If you're looking for dividend shares to buy, then the two listed below could be worth checking out.
Both have been named as buys by analysts recently and tipped to provide very attractive yields. Here's what you need to know about them:
Accent Group Ltd (ASX: AX1)
Goldman Sachs believes that this footwear and apparel retailer could be an ASX dividend share to buy right now.
The broker is a fan of the retailer due to its "diversified product exposure." It notes that this includes a number of product categories its analysts "believe are resilient in the current cycle including youth footwear (Platypus, Hype), youth apparel (Glue, Nude Lucy), performance footwear (TAF), and a higher income consumer (Stylerunner)."
As a result, the broker expects the company to pay fully franked dividends of 10.2 cents per share in FY 2023 and 11.4 cents per share in FY 2024. Based on the current Accent share price of $1.86, this will mean yields of 5.5% and 6.1%, respectively.

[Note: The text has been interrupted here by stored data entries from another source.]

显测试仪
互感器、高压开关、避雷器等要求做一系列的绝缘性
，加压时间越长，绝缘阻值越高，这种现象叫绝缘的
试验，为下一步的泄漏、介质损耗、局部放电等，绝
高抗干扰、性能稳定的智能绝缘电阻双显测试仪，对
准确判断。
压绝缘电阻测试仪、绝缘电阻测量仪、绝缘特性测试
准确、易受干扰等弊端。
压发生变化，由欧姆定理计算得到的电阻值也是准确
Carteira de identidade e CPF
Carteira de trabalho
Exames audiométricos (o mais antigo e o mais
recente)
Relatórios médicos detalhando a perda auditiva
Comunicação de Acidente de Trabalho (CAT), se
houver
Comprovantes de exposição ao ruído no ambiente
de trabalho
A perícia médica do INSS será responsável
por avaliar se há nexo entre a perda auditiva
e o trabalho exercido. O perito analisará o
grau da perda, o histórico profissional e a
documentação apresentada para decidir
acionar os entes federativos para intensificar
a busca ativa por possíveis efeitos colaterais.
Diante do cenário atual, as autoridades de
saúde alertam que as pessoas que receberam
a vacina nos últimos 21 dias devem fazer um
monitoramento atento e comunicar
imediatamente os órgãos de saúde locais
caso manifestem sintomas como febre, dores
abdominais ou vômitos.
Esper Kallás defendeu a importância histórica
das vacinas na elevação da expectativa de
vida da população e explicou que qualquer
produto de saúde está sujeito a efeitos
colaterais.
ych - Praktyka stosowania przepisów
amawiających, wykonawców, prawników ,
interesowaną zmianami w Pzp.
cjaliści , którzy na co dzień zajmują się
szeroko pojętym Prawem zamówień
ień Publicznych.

Goldman has a buy rating and $2.20 price target on Accent's shares.
Wesfarmers Ltd (ASX: WES)
Morgans is a fan of this conglomerate and believes it could be an ASX dividend share to buy.
Wesfarmers is of course the name behind a range of businesses such as Bunnings, Catch, Covalent Lithium, Kmart, Officeworks, and Priceline.

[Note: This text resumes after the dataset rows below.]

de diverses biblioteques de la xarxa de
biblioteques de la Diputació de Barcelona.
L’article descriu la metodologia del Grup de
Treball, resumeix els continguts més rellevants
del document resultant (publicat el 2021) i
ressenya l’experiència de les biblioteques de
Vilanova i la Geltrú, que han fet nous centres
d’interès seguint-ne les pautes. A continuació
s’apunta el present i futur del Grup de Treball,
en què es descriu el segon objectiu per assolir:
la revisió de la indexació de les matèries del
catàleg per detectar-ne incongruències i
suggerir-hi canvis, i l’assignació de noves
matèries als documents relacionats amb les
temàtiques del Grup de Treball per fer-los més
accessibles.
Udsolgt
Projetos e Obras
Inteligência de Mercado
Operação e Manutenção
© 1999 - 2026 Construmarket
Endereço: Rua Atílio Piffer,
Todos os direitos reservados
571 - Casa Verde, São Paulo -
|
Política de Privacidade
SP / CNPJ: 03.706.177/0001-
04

Morgans thinks Wesfarmers could be a good option in the current economic environment due to its value offering. It points out that "Kmart is well-placed to benefit with the average price of an item at around $6-7."
In respect to dividends, the broker is forecasting fully franked dividends per share of $1.82 in FY 2023 and $1.89 in FY 2023. Based on the current Wesfarmers share price of $48.15, this will mean yields of 3.8% and 4%, respectively.
Morgans has an add rating and $55.60 price target on Wesfarmers' shares.